The dense ordering principle sates that, for every infinite set X, there is a relation $\leq$ in X such that (X, $\leq$) is a dense linear order. I'm not sure if this idea of proof is correct: I sarted by stating that we can construct a choice function:
For X a countably infinite set (and therefore such that there is a bijection from X into the natural numbers).
f: P($X \times X$) $\rightarrow$ $\bigcup P(X)$ such that if Z $\subseteq$ Y $\in$ P($X \times X$), then f(Z) $\leq$ f(Y), and therefore the choice function f induces a linear order in $P(X \times X)$ (as I hope we can show).
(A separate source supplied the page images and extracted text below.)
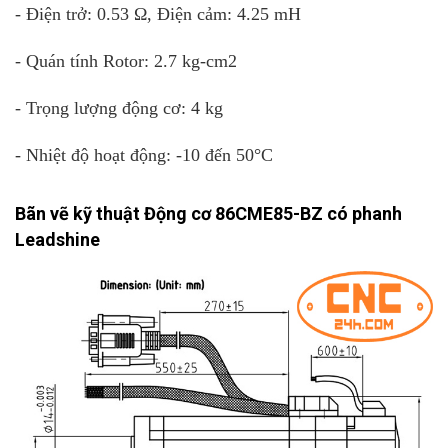
- Điện trở: 0.53 Ω, Điện cảm: 4.25 mH
- Quán tính Rotor: 2.7 kg-cm2
- Trọng lượng động cơ: 4 kg
- Nhiệt độ hoạt động: -10 đến 50°C
Bãn vẽ kỹ thuật Động cơ 86CME85-BZ có phanh
Leadshine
Now we let A $\subseteq$ P($X \times X$) be the set of equivalence classes of $X \times X$ such that $[a,b]_≈= (c,d)$ and a/b= c/d.
Then, because P($X \times X$) can be linearly ordered, then its subset A can also be linearly ordered. Therefore, because A can be shown to be bijective to a subset of the rationals, then A is densely ordered.
One way is to use upward Lowenheim-Skolem / compactness theorem. Since the property of being a dense linear order is first-order axiomatizable, there are dense linear orders of every cardinality. Thus any set can be put in one to one correspondence with a dense linear order and thus has a dense linear order.